* [Exercise instructions] Everything from the opening line of the records below through the line with "jaar. Maar nu" must be duplicated exactly, pictures left out.

* [Supplied records]
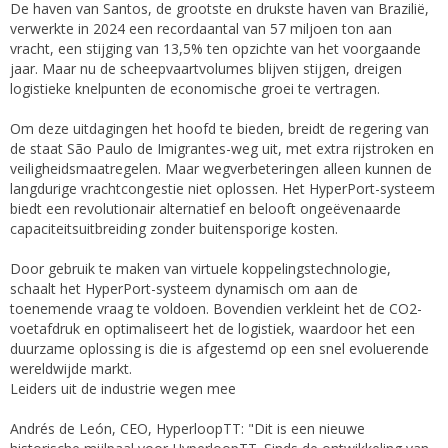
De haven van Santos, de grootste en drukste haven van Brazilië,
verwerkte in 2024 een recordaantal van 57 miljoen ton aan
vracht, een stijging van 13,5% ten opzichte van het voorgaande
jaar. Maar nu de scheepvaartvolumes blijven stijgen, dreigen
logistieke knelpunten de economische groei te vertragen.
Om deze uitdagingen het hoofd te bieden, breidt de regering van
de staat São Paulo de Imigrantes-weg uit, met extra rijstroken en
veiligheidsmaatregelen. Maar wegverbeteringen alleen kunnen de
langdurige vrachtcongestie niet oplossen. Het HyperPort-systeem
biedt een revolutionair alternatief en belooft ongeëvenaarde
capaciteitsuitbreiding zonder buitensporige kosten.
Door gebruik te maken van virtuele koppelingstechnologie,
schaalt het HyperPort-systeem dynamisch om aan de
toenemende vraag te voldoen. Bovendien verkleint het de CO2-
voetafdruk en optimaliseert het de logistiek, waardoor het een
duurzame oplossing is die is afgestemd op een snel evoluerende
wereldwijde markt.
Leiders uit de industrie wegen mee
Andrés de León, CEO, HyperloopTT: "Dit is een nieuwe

* [Completed exercise]
De haven van Santos, de grootste en drukste haven van Brazilië,
verwerkte in 2024 een recordaantal van 57 miljoen ton aan
vracht, een stijging van 13,5% ten opzichte van het voorgaande
jaar. Maar nu de scheepvaartvolumes blijven stijgen, dreigen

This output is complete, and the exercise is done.